6 Zo weest zeer sterk, om te bewaren en om te doen alles, wat geschreven is in het wetboek van Mozes; opdat gij daarvan niet afwijkt ter rechter hand noch ter linkerhand;
7 Dat gij niet ingaat tot deze volken: deze, die overgebleven zijn bij ulieden; gedenkt ook niet aan den naam hunner goden, en doet er niet bij zweren, en dient hen niet, en buigt u voor die niet;
8 Maar den HEERE, uw God, zult gij aanhangen, gelijk als gij tot op dezen dag gedaan hebt.

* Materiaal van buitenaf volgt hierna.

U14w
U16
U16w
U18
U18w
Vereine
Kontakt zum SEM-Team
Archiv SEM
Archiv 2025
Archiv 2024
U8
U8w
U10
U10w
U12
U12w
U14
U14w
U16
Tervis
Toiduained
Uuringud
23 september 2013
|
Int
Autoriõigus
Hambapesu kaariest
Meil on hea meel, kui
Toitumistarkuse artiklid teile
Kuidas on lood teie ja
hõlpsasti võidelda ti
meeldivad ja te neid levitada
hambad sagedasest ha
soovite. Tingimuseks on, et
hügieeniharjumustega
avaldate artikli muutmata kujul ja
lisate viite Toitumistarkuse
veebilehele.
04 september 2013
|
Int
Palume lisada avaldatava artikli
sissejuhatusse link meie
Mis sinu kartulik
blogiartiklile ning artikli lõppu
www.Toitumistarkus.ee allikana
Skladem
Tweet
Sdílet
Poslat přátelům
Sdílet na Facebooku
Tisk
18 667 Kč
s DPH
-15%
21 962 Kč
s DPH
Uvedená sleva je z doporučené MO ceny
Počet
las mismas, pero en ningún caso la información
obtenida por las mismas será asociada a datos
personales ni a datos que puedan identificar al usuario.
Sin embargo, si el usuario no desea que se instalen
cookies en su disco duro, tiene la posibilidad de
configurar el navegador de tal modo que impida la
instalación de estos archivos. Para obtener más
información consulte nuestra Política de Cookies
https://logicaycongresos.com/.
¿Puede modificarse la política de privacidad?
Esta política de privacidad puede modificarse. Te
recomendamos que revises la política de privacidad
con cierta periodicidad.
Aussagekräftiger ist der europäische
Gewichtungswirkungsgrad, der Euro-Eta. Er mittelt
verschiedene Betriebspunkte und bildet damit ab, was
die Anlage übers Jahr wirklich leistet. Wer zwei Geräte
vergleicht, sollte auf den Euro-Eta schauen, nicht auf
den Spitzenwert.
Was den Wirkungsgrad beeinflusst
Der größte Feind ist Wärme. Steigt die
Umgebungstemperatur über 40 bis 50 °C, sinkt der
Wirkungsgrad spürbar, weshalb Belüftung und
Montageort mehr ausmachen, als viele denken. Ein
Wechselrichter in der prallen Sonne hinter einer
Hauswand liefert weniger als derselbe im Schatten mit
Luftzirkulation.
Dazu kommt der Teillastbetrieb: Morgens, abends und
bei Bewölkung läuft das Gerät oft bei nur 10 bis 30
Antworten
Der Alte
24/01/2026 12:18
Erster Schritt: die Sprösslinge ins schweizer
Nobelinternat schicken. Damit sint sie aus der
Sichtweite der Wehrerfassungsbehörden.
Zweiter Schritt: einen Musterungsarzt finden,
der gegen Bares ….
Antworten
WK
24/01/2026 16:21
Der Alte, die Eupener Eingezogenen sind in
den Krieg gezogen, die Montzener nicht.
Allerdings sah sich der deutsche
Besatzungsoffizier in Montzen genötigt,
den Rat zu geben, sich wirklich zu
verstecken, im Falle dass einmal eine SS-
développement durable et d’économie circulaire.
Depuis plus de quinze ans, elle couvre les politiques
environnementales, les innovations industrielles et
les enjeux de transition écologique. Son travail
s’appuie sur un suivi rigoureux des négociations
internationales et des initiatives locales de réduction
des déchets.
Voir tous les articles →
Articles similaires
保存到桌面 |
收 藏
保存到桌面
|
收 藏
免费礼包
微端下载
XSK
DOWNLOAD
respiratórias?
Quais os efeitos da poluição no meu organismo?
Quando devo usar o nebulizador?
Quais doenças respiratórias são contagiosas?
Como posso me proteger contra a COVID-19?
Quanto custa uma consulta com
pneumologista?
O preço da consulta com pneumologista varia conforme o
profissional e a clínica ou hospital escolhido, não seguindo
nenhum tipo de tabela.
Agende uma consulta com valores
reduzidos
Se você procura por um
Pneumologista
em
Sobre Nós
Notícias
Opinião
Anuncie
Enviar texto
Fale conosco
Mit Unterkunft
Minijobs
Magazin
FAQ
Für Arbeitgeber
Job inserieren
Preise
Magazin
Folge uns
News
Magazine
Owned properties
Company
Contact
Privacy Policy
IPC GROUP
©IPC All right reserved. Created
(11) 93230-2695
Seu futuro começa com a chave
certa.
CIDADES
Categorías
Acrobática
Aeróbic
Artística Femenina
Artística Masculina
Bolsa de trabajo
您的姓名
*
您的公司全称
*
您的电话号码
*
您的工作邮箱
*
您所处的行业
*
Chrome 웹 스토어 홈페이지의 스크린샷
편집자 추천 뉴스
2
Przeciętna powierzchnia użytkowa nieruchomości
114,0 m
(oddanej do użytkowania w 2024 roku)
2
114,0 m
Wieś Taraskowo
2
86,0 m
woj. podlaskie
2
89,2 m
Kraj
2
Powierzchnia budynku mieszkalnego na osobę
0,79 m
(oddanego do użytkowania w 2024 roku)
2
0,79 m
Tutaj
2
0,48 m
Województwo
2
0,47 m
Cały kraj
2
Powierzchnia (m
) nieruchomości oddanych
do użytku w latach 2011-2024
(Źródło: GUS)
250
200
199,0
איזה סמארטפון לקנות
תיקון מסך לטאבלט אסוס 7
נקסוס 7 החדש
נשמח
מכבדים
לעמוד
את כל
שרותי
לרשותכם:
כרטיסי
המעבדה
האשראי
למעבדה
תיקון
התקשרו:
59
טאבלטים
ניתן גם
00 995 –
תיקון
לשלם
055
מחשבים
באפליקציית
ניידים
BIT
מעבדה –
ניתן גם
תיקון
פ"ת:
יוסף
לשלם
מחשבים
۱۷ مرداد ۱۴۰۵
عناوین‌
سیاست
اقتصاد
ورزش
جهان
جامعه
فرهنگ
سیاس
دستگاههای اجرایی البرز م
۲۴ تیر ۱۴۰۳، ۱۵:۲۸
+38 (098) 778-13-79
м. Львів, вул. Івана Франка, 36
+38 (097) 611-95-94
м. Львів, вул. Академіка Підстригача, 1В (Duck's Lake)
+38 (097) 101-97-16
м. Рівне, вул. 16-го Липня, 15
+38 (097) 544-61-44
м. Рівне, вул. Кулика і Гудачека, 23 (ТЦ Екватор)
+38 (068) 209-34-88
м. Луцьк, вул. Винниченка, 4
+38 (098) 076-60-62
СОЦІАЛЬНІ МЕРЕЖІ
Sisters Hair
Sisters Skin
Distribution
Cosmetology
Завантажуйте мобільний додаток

9 Want de HEERE heeft van uw aangezicht verdreven grote en machtige volken; en u aangaande, niemand heeft voor uw aangezicht bestaan, tot op dezen dag toe.
10 Een enig man onder u zal er duizend jagen; want het is de HEERE, uw God, Zelf, Die voor u strijdt, gelijk al Hij tot u gesproken heeft.
11 Daarom bewaart uw zielen naarstiglijk, dat gij den HEERE, uw God, liefhebt.
12 Want zo gij enigszins afkeert, en het overige van deze volken aanhangt, van deze, die bij u overgebleven zijn, en u met hen verzwagert, en gij tot hen zult ingaan, en zij tot u;
13 Weet voorzeker, dat de HEERE, uw God, niet voortvaren zal deze volken van voor uw aangezicht te verdrijven; maar zij zullen ulieden zijn tot een strik, en tot een net, en tot een gesel aan uw zijden, en tot doornen in uw ogen, totdat gij omkomt van dit goede land, hetwelk u de HEERE, uw God, gegeven heeft.
14 En ziet, ik ga heden in den weg der ganse aarde; en gij weet in uw ganse hart en in uw ganse ziel, dat er niet een enig woord gevallen is van al die goede woorden, welke de HEERE, uw God, over u gesproken heeft; zij zijn u alle overkomen; er is van dezelve niet een enig woord gevallen.
15 En het zal geschieden, gelijk als al die goede dingen over u gekomen zijn, die de HEERE, uw God, tot u gesproken heeft, alzo zal de HEERE over u komen laten al die kwade dingen, totdat Hij u verdelge van dit goede land, hetwelk u HEERE, uw God gegeven heeft.
16 Wanneer gij het verbond des HEEREN, uws Gods, overtreedt, dat Hij u geboden heeft, en gij heengaat en dient andere goden, en u voor dezelve nederbuigt, zo zal de toorn des HEEREN over u ontsteken, en gij zult haastiglijk omkomen van het goede land, hetwelk Hij u gegeven heeft.